PROBLEM REQUIREMENTS
Below are the records; copy exactly the stretch from the line containing "liderança, equipa, agenda e" through the line containing "e que falam a partir da", both ends included, and nothing else.

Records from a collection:
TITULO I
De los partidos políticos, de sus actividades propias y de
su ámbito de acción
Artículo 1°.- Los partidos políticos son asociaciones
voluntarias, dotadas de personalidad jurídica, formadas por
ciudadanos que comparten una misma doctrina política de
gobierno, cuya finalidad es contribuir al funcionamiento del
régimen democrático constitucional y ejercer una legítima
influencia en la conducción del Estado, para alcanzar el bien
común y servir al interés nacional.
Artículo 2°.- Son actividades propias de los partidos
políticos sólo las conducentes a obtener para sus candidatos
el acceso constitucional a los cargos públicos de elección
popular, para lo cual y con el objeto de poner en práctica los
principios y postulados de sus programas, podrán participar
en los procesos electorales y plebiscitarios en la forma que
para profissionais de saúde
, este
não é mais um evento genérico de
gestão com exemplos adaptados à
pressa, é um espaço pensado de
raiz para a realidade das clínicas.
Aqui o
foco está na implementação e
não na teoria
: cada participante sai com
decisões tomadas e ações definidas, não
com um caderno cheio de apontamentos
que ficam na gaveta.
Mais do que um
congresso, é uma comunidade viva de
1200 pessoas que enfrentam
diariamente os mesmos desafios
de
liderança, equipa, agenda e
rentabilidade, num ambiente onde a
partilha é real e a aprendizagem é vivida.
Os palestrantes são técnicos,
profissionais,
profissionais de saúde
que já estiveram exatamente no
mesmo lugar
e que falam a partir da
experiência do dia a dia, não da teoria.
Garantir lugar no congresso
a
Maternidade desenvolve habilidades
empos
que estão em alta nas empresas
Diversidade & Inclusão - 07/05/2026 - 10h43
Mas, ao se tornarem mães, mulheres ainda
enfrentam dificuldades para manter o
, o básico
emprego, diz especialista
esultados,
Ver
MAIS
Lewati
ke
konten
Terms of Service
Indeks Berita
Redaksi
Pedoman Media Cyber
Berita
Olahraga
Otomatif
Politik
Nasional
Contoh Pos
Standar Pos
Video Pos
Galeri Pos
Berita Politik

SOLVED PROBLEM
liderança, equipa, agenda e
rentabilidade, num ambiente onde a
partilha é real e a aprendizagem é vivida.
Os palestrantes são técnicos,
profissionais,
profissionais de saúde
que já estiveram exatamente no
mesmo lugar
e que falam a partir da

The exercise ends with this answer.